BBC Radio 3 Unwind
- London, Salford and Belfast; United Kingdom;
- Broadcast area: United Kingdom
- Frequencies: DAB+: 12B (BBC National DAB) BBC Sounds

Programming
- Language: English
- Format: Classical and meditation
- Network: BBC Radio

Ownership
- Owner: BBC
- Sister stations: BBC Radio 3

History
- First air date: 4 November 2024; 21 months ago

Technical information
- Licensing authority: Ofcom

Links
- Website: Radio 3 Unwind Homepage

= BBC Radio 3 Unwind =

British national radio station

BBC Radio 3 Unwind is a British digital radio station, owned and operated by the BBC and run as a spin-off from BBC Radio 3. Launched in 2024, the station plays a wide range of wellbeing and meditation focused classical music both familiar and new, intertwined with voices and soundscapes.

The station broadcasts on DAB+ Digital Radio and BBC Sounds, having originally launched as a online only radio station on BBC Sounds on 4 November 2024 before later launching as a proper digital radio station using DAB+ on 9 September 2025.

==History and launch==
Reports in 2019 indicated that the BBC was considering launching 'spin-off stations' of its stations to gain more listeners. The first of these was Radio 1 Dance, confirmed by Jonathan Wall, controller of BBC Sounds, in February 2020.

This first 'stream' launched in October 2020. A further music stream launched on BBC Sounds in April 2021, Radio 1 Relax. Radio 1 Relax closed on 24 July 2024.

=== Launch on BBC Sounds ===

In February 2024, the BBC announced plans to launch three new spin-offs, pending public consultation and regulatory approval: one from Radio 1 for “music from the 2000s and 2010s, catering to the appetite from young audiences for recent nostalgia”; one from Radio 2, with “a distinctive take on pop nostalgia’ from the 50s, 60s and 70s”; and one from Radio 3 for “calming classical music”. In addition, Radio 1 Dance would launch on DAB with expanded programming.

Following regulatory approval from Ofcom, the BBC announced in September 2024 that BBC Radio 3 Unwind will be launching on BBC Sounds on Monday 4 November 2024, four days before Radio 1’s Anthems spin-off.

In April 2025, Ofcom indicated provisional approval for the plans to launch Radio 3 Unwind on DAB+.

=== Launch on DAB+ ===

On 2 July 2025, following a formal consultation process, Ofcom approved the plans to launch Radio 3 Unwind on DAB+.

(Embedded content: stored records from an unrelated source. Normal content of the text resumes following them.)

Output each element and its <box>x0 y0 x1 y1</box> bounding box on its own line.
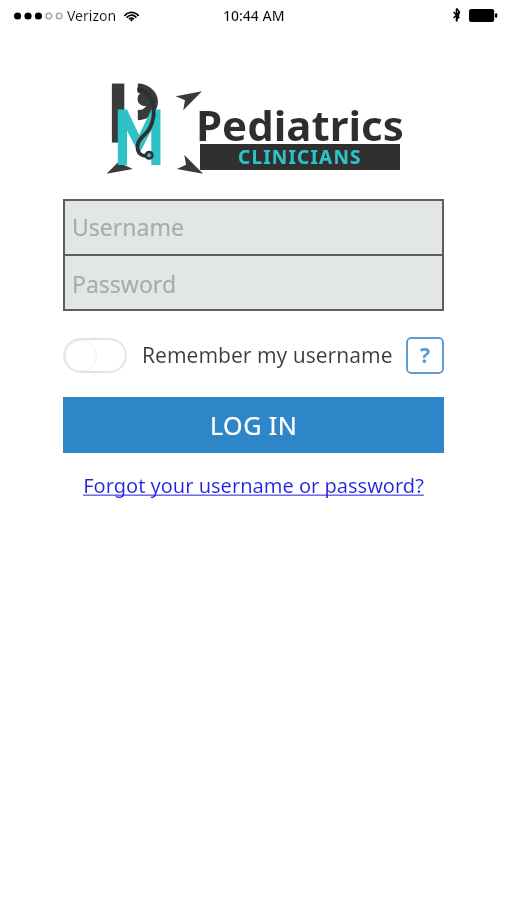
button[interactable]: Remember my username toggle <box>63 338 127 373</box>
staticText: CLINICIANS <box>238 144 362 170</box>
button[interactable]: Password <box>63 256 444 311</box>
staticText: 10:44 AM <box>223 6 285 25</box>
staticText: Password <box>72 268 177 299</box>
staticText: Pediatrics <box>196 96 404 153</box>
button[interactable]: Username <box>63 199 444 254</box>
button[interactable]: Help <box>406 337 444 374</box>
staticText: Forgot your username or password? <box>83 472 424 499</box>
staticText: Remember my username <box>142 341 393 370</box>
staticText: Username <box>72 211 184 242</box>
button[interactable]: LOG IN <box>63 397 444 453</box>
staticText: ? <box>420 341 431 370</box>
staticText: Verizon <box>67 6 117 25</box>
button[interactable]: Forgot your username or password? <box>77 470 430 501</box>
staticText: LOG IN <box>210 408 298 442</box>
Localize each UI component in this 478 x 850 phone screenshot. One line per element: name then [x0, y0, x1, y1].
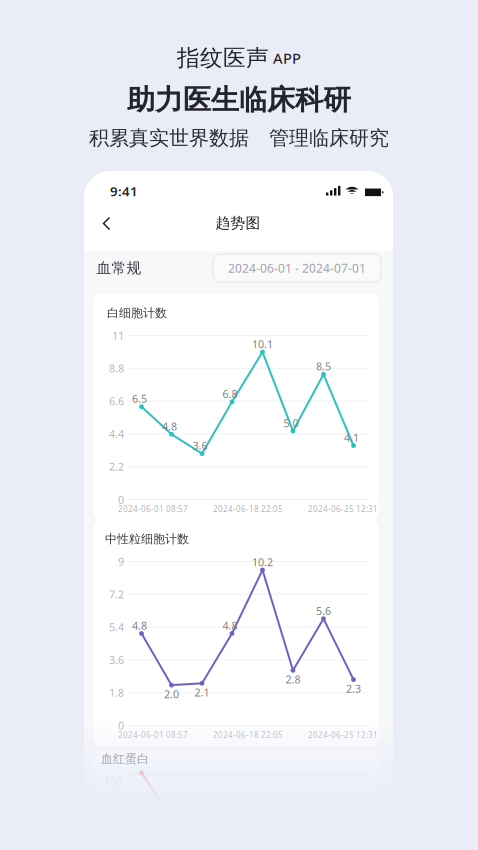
- staticText: 7.2: [109, 587, 124, 601]
- staticText: 2024-06-18 22:05: [213, 730, 283, 740]
- staticText: 0: [118, 718, 124, 733]
- staticText: 2.3: [346, 682, 361, 696]
- staticText: 4.4: [109, 427, 124, 441]
- staticText: 3.6: [192, 439, 208, 453]
- staticText: 130: [104, 774, 122, 788]
- staticText: 2024-06-25 12:31: [308, 730, 378, 740]
- staticText: 9: [118, 554, 124, 569]
- staticText: 8.5: [316, 359, 331, 373]
- staticText: 中性粒细胞计数: [105, 532, 189, 546]
- staticText: 白细胞计数: [107, 306, 167, 320]
- staticText: 9:41: [110, 182, 138, 200]
- staticText: 8.8: [109, 361, 124, 375]
- staticText: 2024-06-01 08:57: [118, 504, 188, 514]
- staticText: 4.8: [222, 618, 238, 633]
- staticText: 2024-06-01 - 2024-07-01: [228, 260, 366, 276]
- staticText: 5.0: [284, 416, 298, 430]
- staticText: 6.8: [222, 387, 238, 401]
- staticText: 4.1: [344, 430, 359, 445]
- staticText: 积累真实世界数据 管理临床研究: [89, 126, 389, 150]
- button[interactable]: Back: [90, 206, 124, 240]
- staticText: 2024-06-01 08:57: [118, 730, 188, 740]
- staticText: 0: [118, 492, 124, 507]
- staticText: 6.6: [109, 394, 124, 408]
- staticText: 5.4: [109, 620, 124, 634]
- button[interactable]: 2024-06-01 - 2024-07-01: [213, 254, 381, 282]
- staticText: 血红蛋白: [101, 752, 149, 766]
- staticText: APP: [273, 48, 301, 68]
- staticText: 2024-06-25 12:31: [308, 504, 378, 514]
- staticText: 10.2: [252, 555, 273, 569]
- staticText: 2.2: [109, 460, 124, 474]
- staticText: 助力医生临床科研: [127, 83, 351, 117]
- staticText: 1.8: [109, 686, 124, 700]
- staticText: 2024-06-18 22:05: [213, 504, 283, 514]
- staticText: 2.1: [194, 685, 210, 699]
- staticText: 血常规: [96, 259, 142, 277]
- staticText: 4.8: [132, 618, 147, 633]
- staticText: 10.1: [252, 337, 273, 351]
- staticText: 4.8: [162, 419, 177, 433]
- staticText: 趋势图: [216, 214, 260, 232]
- staticText: 3.6: [109, 653, 124, 667]
- staticText: 5.6: [316, 604, 331, 618]
- staticText: 6.5: [132, 392, 147, 406]
- staticText: 2.0: [164, 687, 179, 701]
- staticText: 指纹医声: [177, 44, 269, 72]
- staticText: 11: [112, 328, 124, 343]
- staticText: 2.8: [286, 672, 300, 686]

The station subsequently launched on DAB+ in the United Kingdom without prior announcement on 9 September 2025, alongside Radio 1 Dance and Radio 1 Anthems.

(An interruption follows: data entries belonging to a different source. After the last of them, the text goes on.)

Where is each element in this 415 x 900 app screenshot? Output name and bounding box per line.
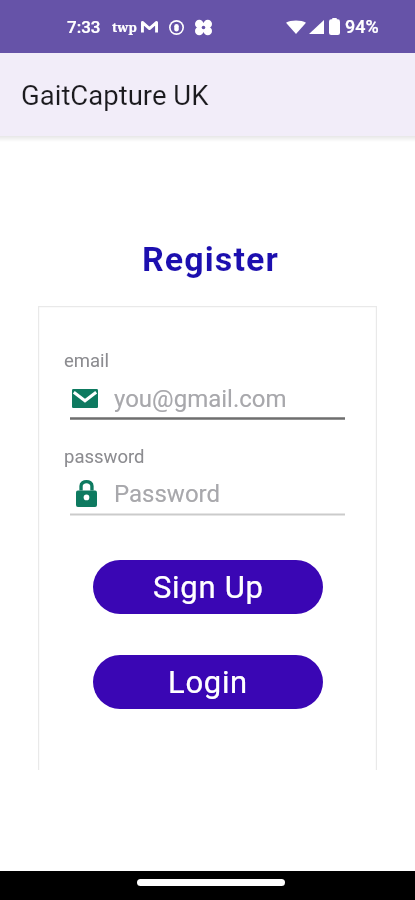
staticText: you@gmail.com xyxy=(114,385,287,413)
staticText: password xyxy=(64,446,145,468)
staticText: Register xyxy=(3,239,415,279)
staticText: Sign Up xyxy=(153,569,264,605)
button[interactable]: Password xyxy=(70,478,345,516)
staticText: 94% xyxy=(345,16,379,37)
other: Home xyxy=(137,879,285,886)
button[interactable]: Login xyxy=(93,655,323,709)
staticText: 7:33 xyxy=(67,17,101,37)
staticText: GaitCapture UK xyxy=(21,79,209,111)
staticText: Login xyxy=(168,664,248,700)
staticText: twp xyxy=(112,18,137,36)
button[interactable]: you@gmail.com xyxy=(70,383,345,420)
staticText: Password xyxy=(114,480,221,508)
staticText: email xyxy=(64,350,110,372)
button[interactable]: Sign Up xyxy=(93,560,323,614)
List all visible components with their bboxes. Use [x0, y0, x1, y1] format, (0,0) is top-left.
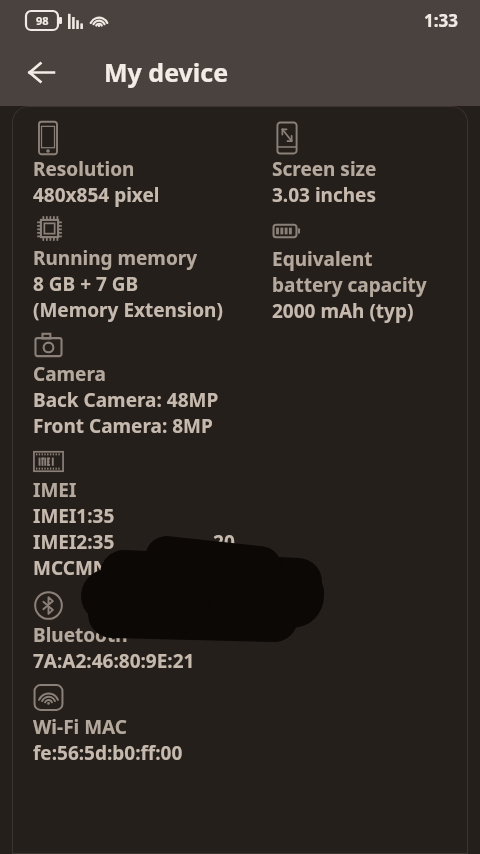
staticText: Wi-Fi MAC	[33, 714, 128, 740]
staticText: 2000 mAh (typ)	[272, 298, 414, 324]
staticText: IMEI	[33, 477, 77, 503]
staticText: IMEI2:35 20	[33, 529, 235, 555]
staticText: Back Camera: 48MP	[33, 387, 219, 413]
staticText: Equivalent	[272, 246, 373, 272]
staticText: 98	[36, 13, 49, 28]
staticText: Bluetooth	[33, 622, 128, 648]
staticText: 7A:A2:46:80:9E:21	[33, 648, 195, 674]
staticText: battery capacity	[272, 272, 427, 298]
staticText: My device	[104, 55, 229, 89]
staticText: 3.03 inches	[272, 182, 376, 208]
staticText: 1:33	[424, 9, 458, 32]
staticText: 480x854 pixel	[33, 182, 160, 208]
staticText: Running memory	[33, 245, 198, 271]
staticText: 8 GB + 7 GB	[33, 271, 139, 297]
staticText: (Memory Extension)	[33, 297, 223, 323]
staticText: Front Camera: 8MP	[33, 413, 213, 439]
button[interactable]: Back	[14, 45, 68, 99]
staticText: Resolution	[33, 156, 135, 182]
staticText: Camera	[33, 361, 106, 387]
staticText: MCCMNC:42533	[33, 555, 181, 581]
staticText: IMEI1:35	[33, 503, 115, 529]
staticText: Screen size	[272, 156, 377, 182]
staticText: fe:56:5d:b0:ff:00	[33, 740, 183, 766]
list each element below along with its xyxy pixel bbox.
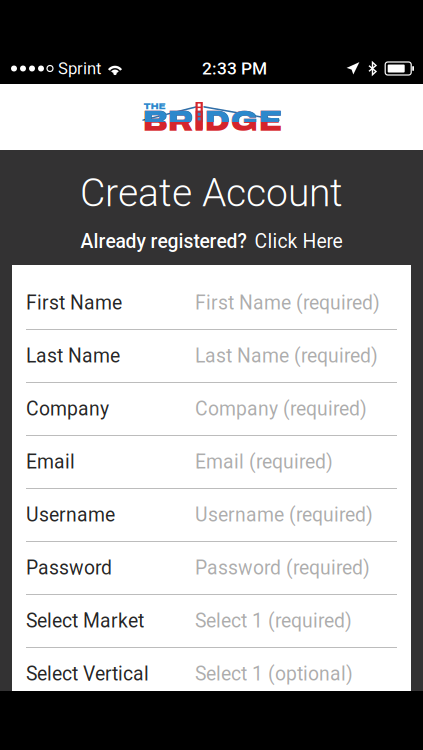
staticText: Select 1 (optional): [195, 663, 353, 685]
staticText: Email: [26, 451, 75, 473]
staticText: First Name (required): [195, 292, 380, 314]
button[interactable]: Click Here: [254, 230, 342, 253]
button[interactable]: Select Market: [12, 595, 411, 648]
staticText: Select Market: [26, 610, 144, 632]
staticText: BRIDGE: [142, 105, 282, 137]
button[interactable]: First Name: [12, 277, 411, 330]
button[interactable]: Last Name: [12, 330, 411, 383]
staticText: Last Name: [26, 345, 120, 367]
staticText: Company: [26, 398, 109, 420]
staticText: Password: [26, 557, 112, 579]
staticText: Username (required): [195, 504, 373, 526]
staticText: Select 1 (required): [195, 610, 352, 632]
button[interactable]: Email: [12, 436, 411, 489]
button[interactable]: Password: [12, 542, 411, 595]
staticText: BRIDGE: [142, 105, 282, 137]
staticText: Already registered?: [80, 230, 246, 253]
button[interactable]: Company: [12, 383, 411, 436]
staticText: Last Name (required): [195, 345, 378, 367]
staticText: Password (required): [195, 557, 370, 579]
staticText: Create Account: [80, 170, 343, 216]
staticText: THE: [144, 101, 166, 111]
staticText: Username: [26, 504, 115, 526]
button[interactable]: Username: [12, 489, 411, 542]
staticText: 2:33 PM: [202, 58, 267, 79]
button[interactable]: Select Vertical: [12, 648, 411, 701]
staticText: Click Here: [254, 230, 342, 253]
staticText: Sprint: [58, 59, 101, 78]
staticText: First Name: [26, 292, 122, 314]
staticText: Email (required): [195, 451, 333, 473]
staticText: Company (required): [195, 398, 367, 420]
staticText: Select Vertical: [26, 663, 149, 685]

The BBC formally confirmed the launch in a press release issued on 12 September 2025, marking what the broadcaster described as a "significant milestone" in its history of its radio stations. The statement noted that Radio 1 Anthems, Radio 1 Dance and Radio 3 Unwind were the first new BBC music radio services since the launch of 1Xtra, 6 Music and Asian Network in 2002. To accommodate the new services, the BBC National DAB multiplex was reconfigured, resulting in a reduction of bitrates for several existing stations.

Radio 3 Unwind was described by the broadcaster as a predominantly meditation focussed classical music service showcasing "classical music to unwind your mind." The station focuses on a wide range of wellbeing and meditation focused classical music both familiar and new than what was played on the main Radio 3 network, with wellbeing focused playlists themed around mental wellbeing, mindfulness, ambience sounds, soothing music and escapist film and TV soundtracks, intertwined with voices and soundscapes.

Original musical idents were composed and produced by Benbrick and recorded by the BBC Concert Orchestra at Maida Vale Studios, providing a distinct sonic identity for the station, with Voiceovers provided by Lenora Crichlow and Ben Arogundade.

==Programming==
In a February 2024 press release, the BBC announced some of the programming on Radio 3 Unwind. The corporation said the stream "aimed to provide a relaxing classical music experience designed to help listeners unwind and escape daily pressures".

Radio 3 Unwind features a blend of familiar and new classical pieces. It also highlights compositions from living artists, including new UK talent and works from BBC Orchestras and Choirs.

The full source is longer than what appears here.